As I don't have CPLEX yet, I can't try the quadratic formulation, so I looked at linearization approaches. These 2 articles seem quite interesting to me:
Franco, Uchoa
Sayah, 2015
The latter points to another article, which I find very interesting, too:
Pisinger, 2006
My next step was to try out the following:
- linearized p-dispersion according to Kuby/Erkut, with N binary variables for the objects and 1 continuous variable for the maximal min distance, bounded between the smallest and largest distance in the distance matrix
- brute force, enumerating all combinations of n objects out of N, and finding the one with the largest minimal distance
- like 1, but setting a tighter upper bound for the continuous variable using the method by Sayah/Pisinger
- linearized p-dispersion according to Sayah, with N binary variables for the objects, and up to N*(N-1)/2 additional binary variables for the pairwise distances
I did not try to tighten the lower bound or to add more inequalities, because the methods suggested in the articles are beyond my level of maths.
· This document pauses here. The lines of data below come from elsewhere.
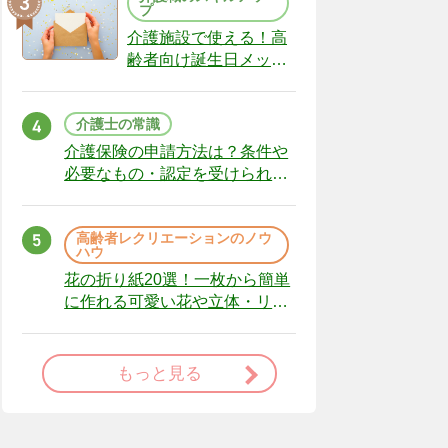
プ
介護施設で使える！高
齢者向け誕生日メッセ
ージの例文と書き方の
ポイント
介護士の常識
介護保険の申請方法は？条件や
必要なもの・認定を受けられな
かった場合の対処法
高齢者レクリエーションのノウ
ハウ
花の折り紙20選！一枚から簡単
に作れる可愛い花や立体・リー
スまで
もっと見る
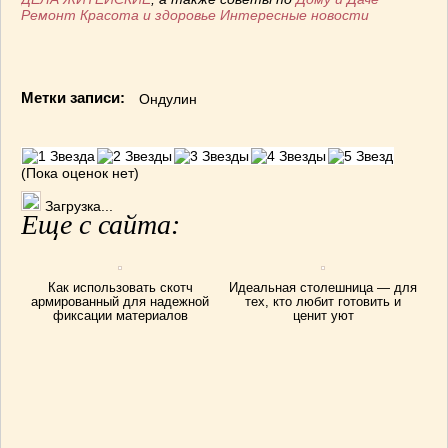
Ремонт
Красота и здоровье
Интересные новости
Метки записи:
Ондулин
(Пока оценок нет)
Загрузка...
Еще с сайта:
Как использовать скотч
Идеальная столешница — для
армированный для надежной
тех, кто любит готовить и
фиксации материалов
ценит уют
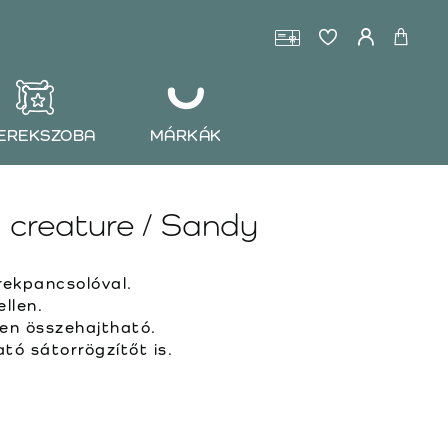
EREKSZOBA
MÁRKÁK
 creature / Sandy
rekpancsolóval.
llen.
en összehajtható.
ó sátorrögzítőt is.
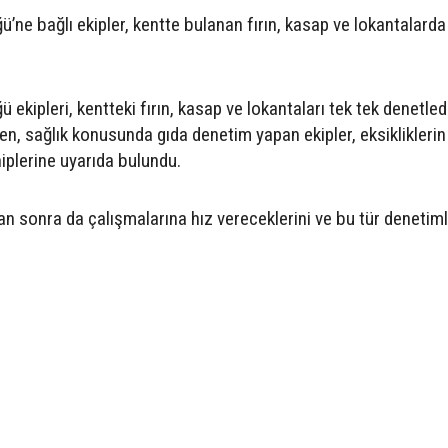
’ne bağlı ekipler, kentte bulanan fırın, kasap ve lokantalarda
ekipleri, kentteki fırın, kasap ve lokantaları tek tek denetledi
yen, sağlık konusunda gıda denetim yapan ekipler, eksikliklerin
iplerine uyarıda bulundu.
n sonra da çalışmalarına hız vereceklerini ve bu tür denetiml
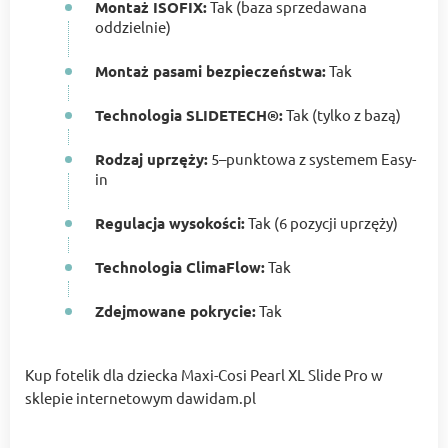
Montaż ISOFIX:
Tak (baza sprzedawana
oddzielnie)
Montaż pasami bezpieczeństwa:
Tak
Technologia SLIDETECH®:
Tak (tylko z bazą)
Rodzaj uprzęży:
5–punktowa z systemem Easy-
in
Regulacja wysokości:
Tak (6 pozycji uprzęży)
Technologia ClimaFlow:
Tak
Zdejmowane pokrycie:
Tak
Kup fotelik dla dziecka Maxi-Cosi Pearl XL Slide Pro w
sklepie internetowym dawidam.pl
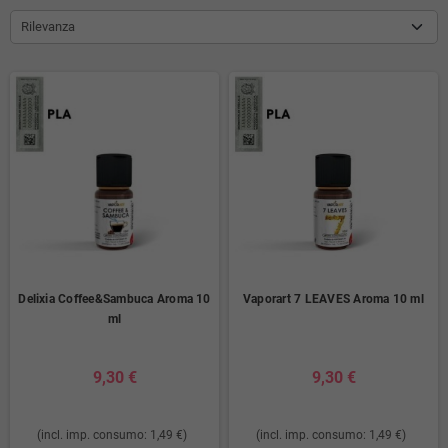
Rilevanza
Delixia Coffee&Sambuca Aroma 10
Vaporart 7 LEAVES Aroma 10 ml
ml
9,30 €
9,30 €
(incl. imp. consumo: 1,49 €)
(incl. imp. consumo: 1,49 €)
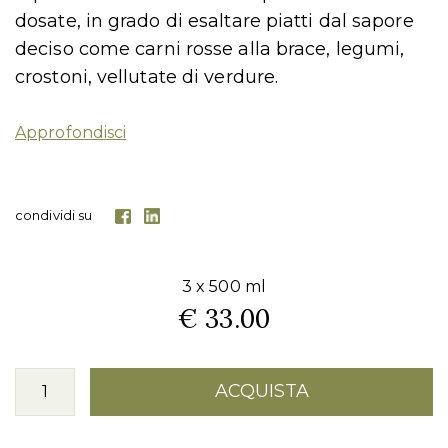
dosate, in grado di esaltare piatti dal sapore
deciso come carni rosse alla brace, legumi,
crostoni, vellutate di verdure.
Approfondisci
condividi su
3 x 500 ml
€ 33.00
ACQUISTA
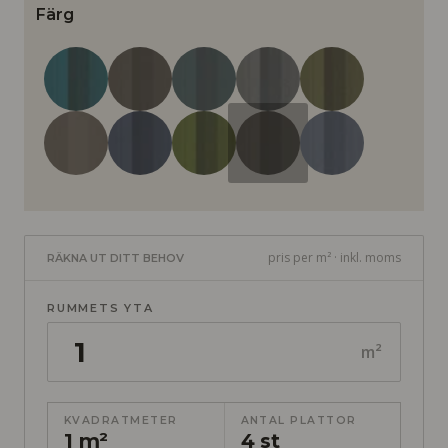
Färg
pris per m² · inkl. moms
RÄKNA UT DITT BEHOV
RUMMETS YTA
m²
KVADRATMETER
ANTAL PLATTOR
1 m²
4 st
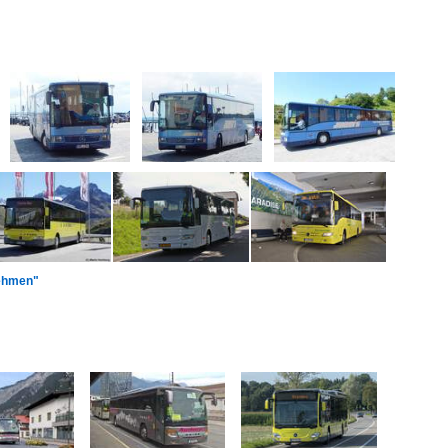
nehmen"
What puzzles me is that method 4, which is supposed to be 'compact', in fact has a huge number of binary variables and consequent constraints, and in the tests I ran it performed much worse than methods 1 and 2. Tightening the upper bound on the other hand had a huge effect, and in fact method 2 at the moment is the only one that seems to be able to tackle large-ish problems in a reasonable time.
But it's true that I did not implement exactly the method in Sayah's paper, so maybe my observations are not valid.
Questions: what do you think of the various linearization methods described in these articles? Can you suggest better ones? Do you think keeping the max min distance as a continuous variable like in Kuby's formulation is better than making it 'quantized' like in Sayah's formulation?
In fact further complications and developments came up in the meantime, e.g. the presence of 'forced' objects and the need to use scores for each object, but I'd like to address the above first.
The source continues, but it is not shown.